As a Jewish woman and the daughter of a Jewish refugee, I wish to protest in the strongest possible terms against Israel’s treatment of the Palestinians in Gaza.

Both my mother and I feel that Israel’s behaviour is of the same nature and severity, if not scale, as that of the Nazis in the last war. Israelis have killed 2000 Palestinians in this conflict, most of them women and children with nowhere to escape to, compared to 4 Israeli civilians. Whilst claiming victimisation, Israel is a brutal aggressor, killing Palestinians with impunity, and relying on the guilt that the West still feels over its failures in the last war, to stifle effective protest.

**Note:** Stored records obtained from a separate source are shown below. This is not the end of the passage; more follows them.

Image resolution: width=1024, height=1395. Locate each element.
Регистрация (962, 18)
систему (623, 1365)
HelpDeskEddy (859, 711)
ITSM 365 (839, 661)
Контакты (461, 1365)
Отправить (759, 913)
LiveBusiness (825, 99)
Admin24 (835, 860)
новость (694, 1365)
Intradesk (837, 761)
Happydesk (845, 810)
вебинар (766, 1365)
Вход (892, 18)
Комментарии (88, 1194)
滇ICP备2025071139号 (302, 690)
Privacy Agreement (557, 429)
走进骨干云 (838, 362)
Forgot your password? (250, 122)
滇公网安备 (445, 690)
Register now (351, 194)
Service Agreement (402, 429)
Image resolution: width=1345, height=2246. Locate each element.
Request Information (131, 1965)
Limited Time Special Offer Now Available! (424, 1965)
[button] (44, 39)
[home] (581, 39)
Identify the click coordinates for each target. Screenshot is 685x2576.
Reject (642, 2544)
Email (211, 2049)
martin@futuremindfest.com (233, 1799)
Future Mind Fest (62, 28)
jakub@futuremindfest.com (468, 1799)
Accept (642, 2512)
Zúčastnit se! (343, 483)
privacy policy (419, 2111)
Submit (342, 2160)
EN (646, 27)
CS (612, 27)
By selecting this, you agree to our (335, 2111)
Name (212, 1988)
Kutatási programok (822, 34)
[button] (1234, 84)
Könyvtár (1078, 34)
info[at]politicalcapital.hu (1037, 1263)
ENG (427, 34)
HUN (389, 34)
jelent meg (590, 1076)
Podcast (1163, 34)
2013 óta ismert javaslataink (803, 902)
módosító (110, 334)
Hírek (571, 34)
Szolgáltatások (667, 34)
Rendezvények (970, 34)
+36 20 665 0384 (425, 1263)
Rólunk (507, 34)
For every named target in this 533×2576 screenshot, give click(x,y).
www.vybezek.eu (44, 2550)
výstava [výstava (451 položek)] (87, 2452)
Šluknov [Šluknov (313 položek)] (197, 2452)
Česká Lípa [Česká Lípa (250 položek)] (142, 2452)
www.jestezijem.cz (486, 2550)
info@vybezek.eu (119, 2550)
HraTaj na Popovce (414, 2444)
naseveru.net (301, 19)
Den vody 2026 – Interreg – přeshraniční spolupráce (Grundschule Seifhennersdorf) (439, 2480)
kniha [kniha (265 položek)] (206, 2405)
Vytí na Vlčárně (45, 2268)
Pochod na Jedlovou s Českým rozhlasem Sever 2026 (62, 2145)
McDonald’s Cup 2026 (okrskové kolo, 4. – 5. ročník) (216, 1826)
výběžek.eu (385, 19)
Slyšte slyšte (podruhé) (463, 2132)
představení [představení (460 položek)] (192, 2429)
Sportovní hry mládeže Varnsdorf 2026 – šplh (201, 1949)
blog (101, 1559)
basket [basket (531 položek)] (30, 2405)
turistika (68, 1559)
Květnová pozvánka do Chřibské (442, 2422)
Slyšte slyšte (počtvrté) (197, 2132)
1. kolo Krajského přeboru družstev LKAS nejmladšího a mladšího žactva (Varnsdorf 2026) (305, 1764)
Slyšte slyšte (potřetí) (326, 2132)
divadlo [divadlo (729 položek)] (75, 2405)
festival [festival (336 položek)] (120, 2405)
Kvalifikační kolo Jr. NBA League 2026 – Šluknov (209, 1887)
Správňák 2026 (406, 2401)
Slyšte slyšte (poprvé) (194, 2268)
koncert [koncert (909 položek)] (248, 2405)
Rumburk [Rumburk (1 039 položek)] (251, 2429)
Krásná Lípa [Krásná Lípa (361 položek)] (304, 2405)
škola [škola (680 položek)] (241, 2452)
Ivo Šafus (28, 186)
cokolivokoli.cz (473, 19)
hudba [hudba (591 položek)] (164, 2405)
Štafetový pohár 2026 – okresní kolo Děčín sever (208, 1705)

I am no supporter of Hamas. They are clearly provocative and their behaviour is also reprehensible.

However the Palestinians have been forced to live for decades in circumstances that most of us would find unintolerable. They need a viable state of their own.

Israel must stop seeing itself as the perpetual victim and face up to its responsibilities, which include getting on with its neighbours.

The way it is behaving towards the Palestinians is triggering a worldwide rise in anti-Semitism, which will affect us all.

I believe it is encumbent on Jewish rabbis, to help Israel to see the mote in its own eye, and exercise moderation and compassion, in a way that will promote peace and harmony in the Middle East. Without this, there can be no worthwhile future for either Israelis or Palestinians.
Cordelia

Sue said...

As a Jewish woman and the daughter of a Jewish refugee, I wish to protest in the strongest possible terms against Israel’s treatment of the Palestinians in Gaza.

Both my mother and I feel that Israel’s behaviour is of the same nature and severity, if not scale, as that of the Nazis in the last war. Israelis have killed 2000 Palestinians in this conflict, most of them women and children with nowhere to escape to, compared to 4 Israeli civilians. Whilst claiming victimisation, Israel is a brutal aggressor, killing Palestinians with impunity, and relying on the guilt that the West still feels over its failures in the last war, to stifle effective protest.

I am no supporter of Hamas. They are clearly provocative and their behaviour is also reprehensible.

However the Palestinians have been forced to live for decades in circumstances that most of us would find unintolerable. They need a viable state of their own.

Israel must stop seeing itself as the perpetual victim and face up to its responsibilities, which include getting on with its neighbours.

The way it is behaving towards the Palestinians is triggering a worldwide rise in anti-Semitism, which will affect us all.

I believe it is encumbent Jewish Rabbis, to help Israel to see the mote in its own eye, and exercise moderation and compassion, in a way that will promote peace and harmony in the Middle East. Without this, there can be no worthwhile future for either Israelis or Palestinians.